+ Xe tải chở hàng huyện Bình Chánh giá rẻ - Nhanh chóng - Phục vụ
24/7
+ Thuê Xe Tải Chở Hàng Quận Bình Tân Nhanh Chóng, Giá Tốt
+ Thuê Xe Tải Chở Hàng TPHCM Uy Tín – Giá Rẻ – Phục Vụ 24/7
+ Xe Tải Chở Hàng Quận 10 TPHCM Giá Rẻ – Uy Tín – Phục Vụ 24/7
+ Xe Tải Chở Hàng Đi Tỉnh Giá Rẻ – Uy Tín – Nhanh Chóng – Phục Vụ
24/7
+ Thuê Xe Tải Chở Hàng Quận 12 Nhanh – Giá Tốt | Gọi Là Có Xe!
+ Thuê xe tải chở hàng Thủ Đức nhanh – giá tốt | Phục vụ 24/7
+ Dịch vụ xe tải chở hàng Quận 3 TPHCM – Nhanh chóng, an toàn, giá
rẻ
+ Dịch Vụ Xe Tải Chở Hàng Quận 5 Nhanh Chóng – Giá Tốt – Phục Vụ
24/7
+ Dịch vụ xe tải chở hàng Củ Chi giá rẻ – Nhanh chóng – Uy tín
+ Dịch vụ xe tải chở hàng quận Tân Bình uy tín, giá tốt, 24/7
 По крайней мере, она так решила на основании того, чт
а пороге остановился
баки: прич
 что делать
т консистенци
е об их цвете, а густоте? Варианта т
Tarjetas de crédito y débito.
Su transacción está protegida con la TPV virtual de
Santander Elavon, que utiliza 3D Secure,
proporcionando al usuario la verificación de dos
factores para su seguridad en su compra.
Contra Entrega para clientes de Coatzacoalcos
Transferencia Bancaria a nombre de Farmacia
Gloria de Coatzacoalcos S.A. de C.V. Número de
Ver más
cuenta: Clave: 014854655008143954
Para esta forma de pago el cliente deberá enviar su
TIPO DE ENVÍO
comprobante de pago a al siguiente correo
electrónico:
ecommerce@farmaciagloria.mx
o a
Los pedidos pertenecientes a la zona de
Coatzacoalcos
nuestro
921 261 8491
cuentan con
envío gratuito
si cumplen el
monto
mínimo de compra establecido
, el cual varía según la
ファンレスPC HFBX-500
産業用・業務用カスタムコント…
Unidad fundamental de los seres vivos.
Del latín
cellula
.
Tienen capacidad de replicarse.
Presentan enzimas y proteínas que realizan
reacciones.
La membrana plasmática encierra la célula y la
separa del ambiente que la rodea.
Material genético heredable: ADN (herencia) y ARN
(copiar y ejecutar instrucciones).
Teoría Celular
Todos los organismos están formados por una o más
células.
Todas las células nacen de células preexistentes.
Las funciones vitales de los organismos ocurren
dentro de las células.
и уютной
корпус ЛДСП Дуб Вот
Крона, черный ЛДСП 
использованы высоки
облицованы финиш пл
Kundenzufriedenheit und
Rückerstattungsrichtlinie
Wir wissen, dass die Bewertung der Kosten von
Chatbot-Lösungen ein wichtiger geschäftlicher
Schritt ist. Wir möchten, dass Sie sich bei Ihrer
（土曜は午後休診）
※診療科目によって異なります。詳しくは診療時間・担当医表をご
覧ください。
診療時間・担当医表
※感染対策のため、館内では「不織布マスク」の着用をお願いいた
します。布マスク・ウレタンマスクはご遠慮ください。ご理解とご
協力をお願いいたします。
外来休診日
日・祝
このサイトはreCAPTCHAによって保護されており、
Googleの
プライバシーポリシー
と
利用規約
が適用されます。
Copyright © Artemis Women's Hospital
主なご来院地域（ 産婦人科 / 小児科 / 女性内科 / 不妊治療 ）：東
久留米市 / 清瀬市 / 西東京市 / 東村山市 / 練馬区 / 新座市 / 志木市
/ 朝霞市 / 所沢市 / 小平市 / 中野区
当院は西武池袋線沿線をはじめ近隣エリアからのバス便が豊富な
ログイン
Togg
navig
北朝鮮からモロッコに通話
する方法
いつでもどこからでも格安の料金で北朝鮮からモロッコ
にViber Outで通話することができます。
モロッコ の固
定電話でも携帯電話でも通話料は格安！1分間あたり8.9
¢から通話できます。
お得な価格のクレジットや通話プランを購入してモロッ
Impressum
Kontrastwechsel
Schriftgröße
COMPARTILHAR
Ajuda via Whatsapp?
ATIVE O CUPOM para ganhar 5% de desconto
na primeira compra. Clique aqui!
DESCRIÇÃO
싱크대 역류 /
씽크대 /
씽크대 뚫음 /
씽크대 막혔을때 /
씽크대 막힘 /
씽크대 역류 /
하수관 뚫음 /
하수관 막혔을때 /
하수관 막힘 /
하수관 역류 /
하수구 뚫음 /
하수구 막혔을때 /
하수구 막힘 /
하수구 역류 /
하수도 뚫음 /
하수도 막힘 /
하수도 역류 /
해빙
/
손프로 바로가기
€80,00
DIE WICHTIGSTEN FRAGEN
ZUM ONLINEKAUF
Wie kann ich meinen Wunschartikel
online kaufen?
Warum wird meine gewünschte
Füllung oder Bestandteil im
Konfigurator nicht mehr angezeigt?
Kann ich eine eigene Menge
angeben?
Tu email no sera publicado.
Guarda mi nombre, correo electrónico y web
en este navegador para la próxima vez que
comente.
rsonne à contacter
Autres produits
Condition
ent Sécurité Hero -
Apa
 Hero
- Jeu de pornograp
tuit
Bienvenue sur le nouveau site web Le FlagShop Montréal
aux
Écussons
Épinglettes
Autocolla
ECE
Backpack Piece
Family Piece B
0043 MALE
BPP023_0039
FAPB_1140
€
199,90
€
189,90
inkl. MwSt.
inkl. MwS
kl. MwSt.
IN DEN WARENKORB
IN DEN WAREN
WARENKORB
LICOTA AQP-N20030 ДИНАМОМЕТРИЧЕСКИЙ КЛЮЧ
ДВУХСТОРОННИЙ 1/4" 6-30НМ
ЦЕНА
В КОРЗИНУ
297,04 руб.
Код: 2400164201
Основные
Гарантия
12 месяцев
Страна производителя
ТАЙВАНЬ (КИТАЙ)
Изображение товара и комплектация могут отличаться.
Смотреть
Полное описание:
****
EXERCISE = Among the lines above, return those that hold the word "Dịch".

YOUR SOLUTION =
+ Dịch vụ xe tải chở hàng Quận 3 TPHCM – Nhanh chóng, an toàn, giá
+ Dịch Vụ Xe Tải Chở Hàng Quận 5 Nhanh Chóng – Giá Tốt – Phục Vụ
+ Dịch vụ xe tải chở hàng Củ Chi giá rẻ – Nhanh chóng – Uy tín
+ Dịch vụ xe tải chở hàng quận Tân Bình uy tín, giá tốt, 24/7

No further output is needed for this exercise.